I'm going to push on my Saturday Salon column, in which I argued that the filibuster can still be saved. I say Republicans could still get a deal which would preserve some possibility of blocking judicial nominations, but give up at least some of the filibuster on legislation. If such a deal is possible, should they go for it?


  1. No to the deals in the column. I don't think they would last.

    The deal I would like is an end to life time justices - either term limits or mandatory retirement at age eighty.

  2. I disagree with you that the filibuster can be saved. Now that the precedent has been set that Senate rules can be changed by majority vote, no filibusters will be tolerated that frustrate the majority party in any significant way. Partisanship has triumphed, and there is no undoing this precedent. The Senate is headed for being run very similarly to the House, with the majority leadership in virtually complete control of the agenda, and no real power for even a large minority party in the Senate. It will make public policy more volatile, and the electoral stakes in Senate races greater. Whenever Democrats win control of House, Senate and Presidency, public policy will lurch sharply to the left, and whenever Republicans win that trifecta, public policy will lurch sharply to the right. That will greatly inconvenience the business community, which will have to hire many lawyers and compliance personnel to keep up with the changes in laws and regulations, but that seems like the political system we will have going forward.

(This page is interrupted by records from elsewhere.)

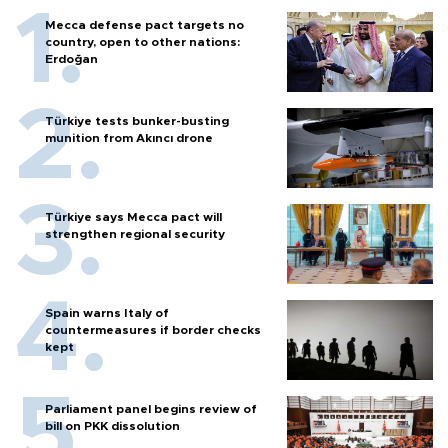
Mecca defense pact targets no
country, open to other nations:
Erdoğan
Türkiye tests bunker-busting
munition from Akıncı drone
Türkiye says Mecca pact will
strengthen regional security
Spain warns Italy of
countermeasures if border checks
kept
Parliament panel begins review of
bill on PKK dissolution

  3. Mercer raises an interesting and I think (very) relavent point.

    First, I think - perhaps just being sentimental - that the filibuster overall was a good thing (and yes I remember being frustrated as hell back in 2003-05 too. But I thought it would have been stupid to blow things up then). The Senate is different and while people love to mock it, it's rules, and the love most Senators have for themselves, I think it truly is the greatest deliberative body in the world. And I think the rules are a good part of the reason for that.

    If - big if - they could get some type of deal - they should go for it. Because 1) it's better than what they have now and 2) the situation will reverse itself again. That is, many GOPers are salivating over 2015 and Majority Leader Mitch McConnell. Or a President Christie and Justice Cruz (I kid!). But even if that happens, the cards will turn again. There will be another Obama, another Democratic Senate, and another period of time when Republicans are going to stop the "worst" of the "worst".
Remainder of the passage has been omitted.